FluSI: A novel parallel simulation tool for flapping insect flight using a Fourier method with volume penalization (1506.06513v3)

Abstract: FluSI, a fully parallel open source software for pseudo-spectral simulations of three-dimensional flapping flight in viscous flows, is presented. It is freely available for non-commercial use under [https://github.com/pseudospectators/FLUSI]. The computational framework runs on high performance computers with distributed memory architectures. The discretization of the three-dimensional incompressible Navier--Stokes equations is based on a Fourier pseudo-spectral method with adaptive time stepping. The complex time varying geometry of insects with rigid flapping wings is handled with the volume penalization method. The modules characterizing the insect geometry, the flight mechanics and the wing kinematics are described. Validation tests for different benchmarks illustrate the efficiency and precision of the approach. Finally, computations of a model insect in the turbulent regime demonstrate the versatility of the software.

• The paper introduces FluSI, a novel open-source parallel simulation tool for accurately modeling the complex aerodynamics of flapping insect flight.
• FluSI employs a Fourier pseudo-spectral method with volume penalization to handle dynamic geometries and viscous flows on distributed memory HPC systems using MPI.
• Validation against known cases, including hovering fruit flies, demonstrates FluSI's ability to simulate vortical structures and inertial forces critical for bio-inspired aerodynamic research.

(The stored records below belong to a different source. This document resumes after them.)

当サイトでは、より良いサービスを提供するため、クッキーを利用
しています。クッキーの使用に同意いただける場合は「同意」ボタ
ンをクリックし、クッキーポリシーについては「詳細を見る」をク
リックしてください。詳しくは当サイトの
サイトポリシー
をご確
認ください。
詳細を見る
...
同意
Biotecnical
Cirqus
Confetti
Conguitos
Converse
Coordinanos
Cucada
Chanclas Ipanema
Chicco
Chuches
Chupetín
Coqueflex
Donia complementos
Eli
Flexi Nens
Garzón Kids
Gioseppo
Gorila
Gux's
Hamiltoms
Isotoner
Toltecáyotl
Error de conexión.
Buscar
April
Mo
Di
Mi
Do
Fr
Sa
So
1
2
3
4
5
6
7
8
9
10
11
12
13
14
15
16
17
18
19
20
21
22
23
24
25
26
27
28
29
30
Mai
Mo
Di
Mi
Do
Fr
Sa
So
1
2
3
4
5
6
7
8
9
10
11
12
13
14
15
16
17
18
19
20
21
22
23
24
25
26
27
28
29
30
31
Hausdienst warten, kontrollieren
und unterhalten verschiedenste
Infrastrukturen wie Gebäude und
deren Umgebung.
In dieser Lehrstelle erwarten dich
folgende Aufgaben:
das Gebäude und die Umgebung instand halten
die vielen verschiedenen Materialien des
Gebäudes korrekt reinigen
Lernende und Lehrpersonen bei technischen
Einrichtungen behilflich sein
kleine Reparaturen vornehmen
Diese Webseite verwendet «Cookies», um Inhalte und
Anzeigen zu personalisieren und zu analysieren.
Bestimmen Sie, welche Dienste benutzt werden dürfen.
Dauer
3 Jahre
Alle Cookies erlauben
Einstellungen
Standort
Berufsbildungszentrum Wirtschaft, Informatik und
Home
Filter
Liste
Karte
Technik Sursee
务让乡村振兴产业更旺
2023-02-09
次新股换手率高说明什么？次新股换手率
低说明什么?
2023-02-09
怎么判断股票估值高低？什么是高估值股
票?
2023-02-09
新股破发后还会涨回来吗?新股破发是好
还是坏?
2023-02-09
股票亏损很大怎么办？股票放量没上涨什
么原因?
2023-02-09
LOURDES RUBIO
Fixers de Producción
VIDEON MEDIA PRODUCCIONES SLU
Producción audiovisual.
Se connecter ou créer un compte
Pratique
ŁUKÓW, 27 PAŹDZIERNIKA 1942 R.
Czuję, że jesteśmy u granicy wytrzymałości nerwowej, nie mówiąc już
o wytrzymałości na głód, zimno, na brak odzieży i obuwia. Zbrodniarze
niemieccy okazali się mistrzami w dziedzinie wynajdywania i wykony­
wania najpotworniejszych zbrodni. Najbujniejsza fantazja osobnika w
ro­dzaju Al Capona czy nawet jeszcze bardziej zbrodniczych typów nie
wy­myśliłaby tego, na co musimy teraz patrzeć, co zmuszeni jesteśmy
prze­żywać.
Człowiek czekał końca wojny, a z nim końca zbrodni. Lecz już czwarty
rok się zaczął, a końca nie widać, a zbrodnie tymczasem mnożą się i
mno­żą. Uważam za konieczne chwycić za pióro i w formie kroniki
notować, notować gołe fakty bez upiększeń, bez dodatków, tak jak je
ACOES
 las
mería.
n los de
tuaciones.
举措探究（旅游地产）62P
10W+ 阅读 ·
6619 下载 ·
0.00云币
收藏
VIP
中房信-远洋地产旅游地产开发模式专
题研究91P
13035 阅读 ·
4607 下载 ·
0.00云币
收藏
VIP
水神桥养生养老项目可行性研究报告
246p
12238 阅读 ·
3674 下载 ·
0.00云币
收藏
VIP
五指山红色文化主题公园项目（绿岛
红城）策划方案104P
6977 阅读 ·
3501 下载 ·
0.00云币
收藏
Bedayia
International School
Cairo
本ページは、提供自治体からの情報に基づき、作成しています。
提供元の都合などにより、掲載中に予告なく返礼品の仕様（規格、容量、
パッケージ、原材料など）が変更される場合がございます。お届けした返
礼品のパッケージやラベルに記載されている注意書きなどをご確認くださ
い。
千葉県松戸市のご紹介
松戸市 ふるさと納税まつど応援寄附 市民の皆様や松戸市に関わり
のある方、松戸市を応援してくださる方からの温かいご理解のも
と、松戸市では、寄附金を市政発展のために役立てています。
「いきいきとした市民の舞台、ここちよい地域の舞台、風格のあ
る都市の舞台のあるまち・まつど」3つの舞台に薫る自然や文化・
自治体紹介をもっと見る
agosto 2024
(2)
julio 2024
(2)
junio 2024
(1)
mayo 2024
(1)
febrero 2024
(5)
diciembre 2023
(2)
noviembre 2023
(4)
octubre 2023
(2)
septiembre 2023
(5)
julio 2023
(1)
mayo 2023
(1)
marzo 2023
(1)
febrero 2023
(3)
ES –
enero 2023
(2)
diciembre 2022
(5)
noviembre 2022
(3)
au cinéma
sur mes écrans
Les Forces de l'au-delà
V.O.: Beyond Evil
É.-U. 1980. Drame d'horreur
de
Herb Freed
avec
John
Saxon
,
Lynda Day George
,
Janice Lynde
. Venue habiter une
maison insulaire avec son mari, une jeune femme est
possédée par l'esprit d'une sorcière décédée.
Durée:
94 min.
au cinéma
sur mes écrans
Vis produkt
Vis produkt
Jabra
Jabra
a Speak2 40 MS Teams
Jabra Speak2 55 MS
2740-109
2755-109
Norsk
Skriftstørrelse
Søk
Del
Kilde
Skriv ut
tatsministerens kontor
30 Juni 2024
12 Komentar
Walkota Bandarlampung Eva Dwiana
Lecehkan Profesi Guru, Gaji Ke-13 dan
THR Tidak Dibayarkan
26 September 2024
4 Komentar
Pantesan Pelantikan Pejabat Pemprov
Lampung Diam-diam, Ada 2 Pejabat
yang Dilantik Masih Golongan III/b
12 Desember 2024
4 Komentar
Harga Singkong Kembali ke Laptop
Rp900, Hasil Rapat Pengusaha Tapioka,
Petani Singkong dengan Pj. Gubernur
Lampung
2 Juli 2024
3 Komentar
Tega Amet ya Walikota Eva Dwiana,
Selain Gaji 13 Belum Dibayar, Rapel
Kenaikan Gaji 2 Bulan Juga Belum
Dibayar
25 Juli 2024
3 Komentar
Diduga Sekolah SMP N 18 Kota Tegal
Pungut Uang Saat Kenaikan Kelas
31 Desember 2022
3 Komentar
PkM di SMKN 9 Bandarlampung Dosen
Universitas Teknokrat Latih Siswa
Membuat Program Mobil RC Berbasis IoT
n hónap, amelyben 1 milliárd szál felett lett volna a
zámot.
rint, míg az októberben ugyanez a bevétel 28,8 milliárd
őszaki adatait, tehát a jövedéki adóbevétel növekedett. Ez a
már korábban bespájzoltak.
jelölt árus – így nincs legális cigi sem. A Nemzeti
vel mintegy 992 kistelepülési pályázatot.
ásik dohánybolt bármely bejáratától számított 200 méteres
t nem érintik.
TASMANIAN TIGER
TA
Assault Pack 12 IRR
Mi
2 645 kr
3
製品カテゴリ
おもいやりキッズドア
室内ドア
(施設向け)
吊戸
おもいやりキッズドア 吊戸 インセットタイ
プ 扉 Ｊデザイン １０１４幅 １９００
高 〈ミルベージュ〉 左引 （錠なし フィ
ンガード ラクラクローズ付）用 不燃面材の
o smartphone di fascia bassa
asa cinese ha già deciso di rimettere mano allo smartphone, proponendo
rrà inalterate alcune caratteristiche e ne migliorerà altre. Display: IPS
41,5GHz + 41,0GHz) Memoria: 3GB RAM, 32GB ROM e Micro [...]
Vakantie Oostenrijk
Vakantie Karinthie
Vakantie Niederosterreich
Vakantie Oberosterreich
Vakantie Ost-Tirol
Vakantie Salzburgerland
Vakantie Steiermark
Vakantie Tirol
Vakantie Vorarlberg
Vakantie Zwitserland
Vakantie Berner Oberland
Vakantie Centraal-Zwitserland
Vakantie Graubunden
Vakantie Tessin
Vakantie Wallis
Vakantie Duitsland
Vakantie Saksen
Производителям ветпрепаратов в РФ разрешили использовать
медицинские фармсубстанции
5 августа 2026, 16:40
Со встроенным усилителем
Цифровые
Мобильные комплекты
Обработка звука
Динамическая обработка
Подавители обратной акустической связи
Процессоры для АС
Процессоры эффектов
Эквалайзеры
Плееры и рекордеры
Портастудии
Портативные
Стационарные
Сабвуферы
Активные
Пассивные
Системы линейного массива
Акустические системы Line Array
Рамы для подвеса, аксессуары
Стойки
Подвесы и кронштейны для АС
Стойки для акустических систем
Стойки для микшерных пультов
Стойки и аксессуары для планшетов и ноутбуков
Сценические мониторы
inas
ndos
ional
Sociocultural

Overview of FluSI: A Parallel Simulation Tool for Flapping Insect Flight

This paper introduces FluSI, an open-source computational framework specifically designed for simulating the aerodynamics of flapping insect flight. Leveraging a Fourier pseudo-spectral approach with volume penalization, FluSI aims to address the challenges of simulating complex, time-dependent geometries of insects with flapping wings in viscous flow environments. The framework is intended for deployment on high-performance computing systems with distributed memory architectures, providing scalability and parallel efficiency.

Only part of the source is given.